═════ The records ═════

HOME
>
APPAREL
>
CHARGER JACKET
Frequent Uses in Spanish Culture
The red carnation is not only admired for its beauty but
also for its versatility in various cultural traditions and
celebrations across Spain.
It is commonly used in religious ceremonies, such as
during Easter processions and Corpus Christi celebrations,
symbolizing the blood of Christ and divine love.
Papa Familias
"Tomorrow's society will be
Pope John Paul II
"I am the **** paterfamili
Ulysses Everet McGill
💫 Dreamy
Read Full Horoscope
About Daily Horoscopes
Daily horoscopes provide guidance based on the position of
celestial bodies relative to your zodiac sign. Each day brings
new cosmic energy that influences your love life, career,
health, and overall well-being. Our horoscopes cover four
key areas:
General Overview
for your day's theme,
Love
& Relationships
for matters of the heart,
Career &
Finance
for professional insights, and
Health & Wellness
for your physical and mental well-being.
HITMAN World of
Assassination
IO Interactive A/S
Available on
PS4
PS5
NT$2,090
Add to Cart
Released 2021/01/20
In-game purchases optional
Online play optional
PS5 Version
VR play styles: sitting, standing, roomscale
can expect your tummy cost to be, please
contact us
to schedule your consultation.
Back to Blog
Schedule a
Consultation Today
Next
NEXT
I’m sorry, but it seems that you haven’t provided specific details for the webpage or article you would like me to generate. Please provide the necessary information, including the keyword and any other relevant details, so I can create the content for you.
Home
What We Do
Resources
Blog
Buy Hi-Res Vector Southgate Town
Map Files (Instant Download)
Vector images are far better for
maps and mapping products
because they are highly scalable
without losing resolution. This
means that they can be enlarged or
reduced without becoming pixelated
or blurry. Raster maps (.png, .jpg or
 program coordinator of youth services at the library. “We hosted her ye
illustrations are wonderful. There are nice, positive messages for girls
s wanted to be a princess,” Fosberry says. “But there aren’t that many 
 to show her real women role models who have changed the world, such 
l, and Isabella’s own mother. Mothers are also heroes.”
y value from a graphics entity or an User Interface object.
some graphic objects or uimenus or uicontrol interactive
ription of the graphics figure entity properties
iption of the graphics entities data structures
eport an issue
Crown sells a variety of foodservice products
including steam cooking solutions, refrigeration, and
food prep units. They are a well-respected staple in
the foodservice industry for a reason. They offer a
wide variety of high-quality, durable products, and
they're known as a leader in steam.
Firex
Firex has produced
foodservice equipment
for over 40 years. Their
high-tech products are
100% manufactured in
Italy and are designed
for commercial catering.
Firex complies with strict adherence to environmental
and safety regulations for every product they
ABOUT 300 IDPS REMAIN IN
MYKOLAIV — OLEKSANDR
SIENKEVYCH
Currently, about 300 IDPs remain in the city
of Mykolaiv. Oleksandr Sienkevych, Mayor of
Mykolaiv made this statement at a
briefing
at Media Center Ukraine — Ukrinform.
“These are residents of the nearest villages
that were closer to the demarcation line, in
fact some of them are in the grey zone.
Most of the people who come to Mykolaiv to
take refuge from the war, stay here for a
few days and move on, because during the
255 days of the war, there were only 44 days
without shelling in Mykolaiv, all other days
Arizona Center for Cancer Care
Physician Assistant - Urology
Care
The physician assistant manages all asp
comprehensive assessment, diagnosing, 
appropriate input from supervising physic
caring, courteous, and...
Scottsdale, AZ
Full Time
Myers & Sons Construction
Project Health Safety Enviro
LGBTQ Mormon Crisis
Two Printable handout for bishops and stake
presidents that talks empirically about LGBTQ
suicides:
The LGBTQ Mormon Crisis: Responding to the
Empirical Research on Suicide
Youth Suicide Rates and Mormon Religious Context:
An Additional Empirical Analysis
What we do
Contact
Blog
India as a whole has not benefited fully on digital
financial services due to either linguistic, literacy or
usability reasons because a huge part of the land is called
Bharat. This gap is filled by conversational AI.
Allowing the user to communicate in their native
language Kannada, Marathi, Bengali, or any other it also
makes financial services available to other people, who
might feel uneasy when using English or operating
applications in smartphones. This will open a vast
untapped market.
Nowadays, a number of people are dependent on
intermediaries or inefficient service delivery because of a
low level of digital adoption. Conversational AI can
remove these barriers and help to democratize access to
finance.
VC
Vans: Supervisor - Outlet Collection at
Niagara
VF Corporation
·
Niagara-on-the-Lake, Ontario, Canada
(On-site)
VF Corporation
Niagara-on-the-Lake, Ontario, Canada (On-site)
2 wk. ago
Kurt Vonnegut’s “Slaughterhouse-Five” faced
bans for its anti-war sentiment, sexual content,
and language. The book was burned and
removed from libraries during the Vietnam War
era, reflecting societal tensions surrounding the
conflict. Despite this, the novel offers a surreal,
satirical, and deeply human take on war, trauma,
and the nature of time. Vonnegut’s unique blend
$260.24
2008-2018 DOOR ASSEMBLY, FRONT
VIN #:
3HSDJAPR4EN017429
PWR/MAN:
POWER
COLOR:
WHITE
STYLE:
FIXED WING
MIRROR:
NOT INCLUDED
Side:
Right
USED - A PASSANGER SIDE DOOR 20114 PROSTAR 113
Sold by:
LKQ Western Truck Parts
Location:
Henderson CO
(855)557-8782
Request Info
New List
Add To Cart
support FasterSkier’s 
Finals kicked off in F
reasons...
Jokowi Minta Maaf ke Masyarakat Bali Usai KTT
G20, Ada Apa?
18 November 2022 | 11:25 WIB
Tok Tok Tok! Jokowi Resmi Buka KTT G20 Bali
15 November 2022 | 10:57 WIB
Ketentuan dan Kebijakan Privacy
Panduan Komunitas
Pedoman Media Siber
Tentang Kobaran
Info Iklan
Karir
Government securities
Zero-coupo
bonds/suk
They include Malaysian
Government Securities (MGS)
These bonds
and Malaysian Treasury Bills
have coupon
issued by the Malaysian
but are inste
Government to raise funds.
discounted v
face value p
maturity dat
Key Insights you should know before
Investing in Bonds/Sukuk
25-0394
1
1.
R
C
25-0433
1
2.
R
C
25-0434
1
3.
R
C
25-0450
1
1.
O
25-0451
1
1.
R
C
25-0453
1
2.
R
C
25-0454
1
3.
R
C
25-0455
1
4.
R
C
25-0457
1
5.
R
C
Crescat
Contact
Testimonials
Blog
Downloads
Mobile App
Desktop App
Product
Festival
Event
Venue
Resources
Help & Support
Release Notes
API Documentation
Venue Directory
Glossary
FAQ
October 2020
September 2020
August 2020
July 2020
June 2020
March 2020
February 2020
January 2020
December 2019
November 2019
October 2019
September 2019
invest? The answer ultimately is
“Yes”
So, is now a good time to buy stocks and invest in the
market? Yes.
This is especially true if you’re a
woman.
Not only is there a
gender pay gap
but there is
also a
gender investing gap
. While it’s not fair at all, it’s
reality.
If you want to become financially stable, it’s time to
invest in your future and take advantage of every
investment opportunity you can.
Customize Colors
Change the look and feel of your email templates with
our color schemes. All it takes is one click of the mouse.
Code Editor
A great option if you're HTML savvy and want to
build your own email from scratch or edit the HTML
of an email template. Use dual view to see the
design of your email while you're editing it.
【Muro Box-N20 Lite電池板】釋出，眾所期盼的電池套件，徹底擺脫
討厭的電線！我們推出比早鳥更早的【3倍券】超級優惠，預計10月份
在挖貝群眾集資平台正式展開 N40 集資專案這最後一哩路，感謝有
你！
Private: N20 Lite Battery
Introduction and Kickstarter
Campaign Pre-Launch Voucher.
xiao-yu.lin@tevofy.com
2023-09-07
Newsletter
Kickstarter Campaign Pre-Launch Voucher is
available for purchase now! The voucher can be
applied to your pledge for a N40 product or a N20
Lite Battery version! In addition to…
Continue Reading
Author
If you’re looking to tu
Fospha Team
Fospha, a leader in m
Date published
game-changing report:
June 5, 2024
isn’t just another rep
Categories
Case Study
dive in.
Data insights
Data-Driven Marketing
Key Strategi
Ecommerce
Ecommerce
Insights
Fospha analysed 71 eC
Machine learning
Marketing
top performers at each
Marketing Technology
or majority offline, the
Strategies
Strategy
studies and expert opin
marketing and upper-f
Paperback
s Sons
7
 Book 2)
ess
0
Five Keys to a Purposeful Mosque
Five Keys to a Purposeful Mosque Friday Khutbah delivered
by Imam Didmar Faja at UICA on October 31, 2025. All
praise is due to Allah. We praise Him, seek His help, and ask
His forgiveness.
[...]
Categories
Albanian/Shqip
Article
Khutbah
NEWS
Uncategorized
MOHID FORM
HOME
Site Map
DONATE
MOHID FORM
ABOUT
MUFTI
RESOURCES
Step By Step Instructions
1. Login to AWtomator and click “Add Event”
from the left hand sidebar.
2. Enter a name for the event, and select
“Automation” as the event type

═════

[Exercise goal]
The response must repeat exactly the lines from the top of the material through the line containing "In-game purchases optional", both included, with no other output.

[The completed task]
HOME
>
APPAREL
>
CHARGER JACKET
Frequent Uses in Spanish Culture
The red carnation is not only admired for its beauty but
also for its versatility in various cultural traditions and
celebrations across Spain.
It is commonly used in religious ceremonies, such as
during Easter processions and Corpus Christi celebrations,
symbolizing the blood of Christ and divine love.
Papa Familias
"Tomorrow's society will be
Pope John Paul II
"I am the **** paterfamili
Ulysses Everet McGill
💫 Dreamy
Read Full Horoscope
About Daily Horoscopes
Daily horoscopes provide guidance based on the position of
celestial bodies relative to your zodiac sign. Each day brings
new cosmic energy that influences your love life, career,
health, and overall well-being. Our horoscopes cover four
key areas:
General Overview
for your day's theme,
Love
& Relationships
for matters of the heart,
Career &
Finance
for professional insights, and
Health & Wellness
for your physical and mental well-being.
HITMAN World of
Assassination
IO Interactive A/S
Available on
PS4
PS5
NT$2,090
Add to Cart
Released 2021/01/20
In-game purchases optional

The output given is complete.